Example: suppose there were 220R and 180D in the house. Suppose a bill had support of 100R and 170D. In this case the bill is supported by 270/400, so not only a majority, but a supermajority large enough to break a filibuster in the senate. Such a bill could not pass the house because 100R is not a majority of 220R.
Things like this explain a lot of recent polarization.

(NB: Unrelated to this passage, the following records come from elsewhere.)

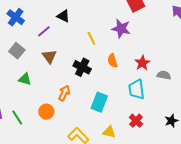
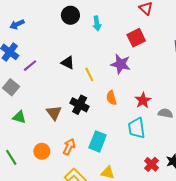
black triangle: (63, 16) -> (68, 63), moved
purple line: (44, 31) -> (30, 66), moved
brown triangle: (49, 56) -> (54, 113), moved
orange arrow: (64, 93) -> (69, 147), moved
red cross: (136, 121) -> (152, 164), moved

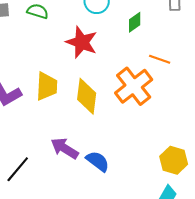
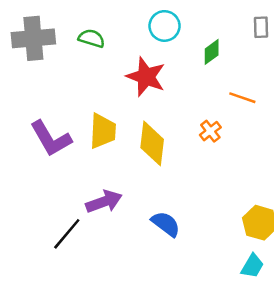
orange cross: (134, 86) -> (210, 131), size x0.5
purple arrow: (65, 148) -> (104, 202), moved, turned 128

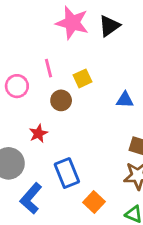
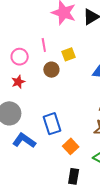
red star: (38, 133) -> (18, 82), moved
blue L-shape: (31, 198) -> (24, 141), turned 80

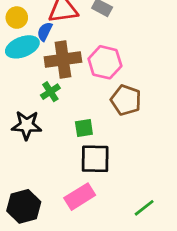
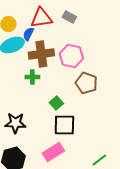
green cross: (50, 92) -> (32, 77), turned 32
black star: (27, 125) -> (15, 123), moved
green square: (84, 128) -> (56, 103), turned -32

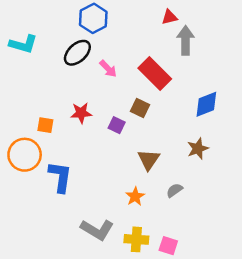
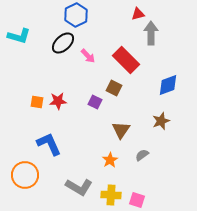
red star: (81, 113) -> (58, 101), moved
orange circle: (25, 155) -> (25, 175), moved
blue L-shape: (60, 177) -> (49, 144), turned -32

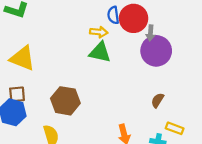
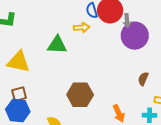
green triangle: (100, 52) -> (57, 45), moved
brown hexagon: (65, 101) -> (80, 95), moved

The "majority of the majority" rule isn't a formal rule, it's a rule of practice. It is possible because the Speaker of the House is the "agenda setter" - he or she controls what is voted on and when. Boehner from time to time violated the rule when the Republican Party's interests seemed to require it (for instance, to extend the Violence Against Women Act). But if Boehner had violated the rule more often, he would have been replaced sooner, since obviously it is unpopular within the party to pass legislation the party doesn't support. So I think the rule is more of a symptom than a cause of ideologically coherent parties.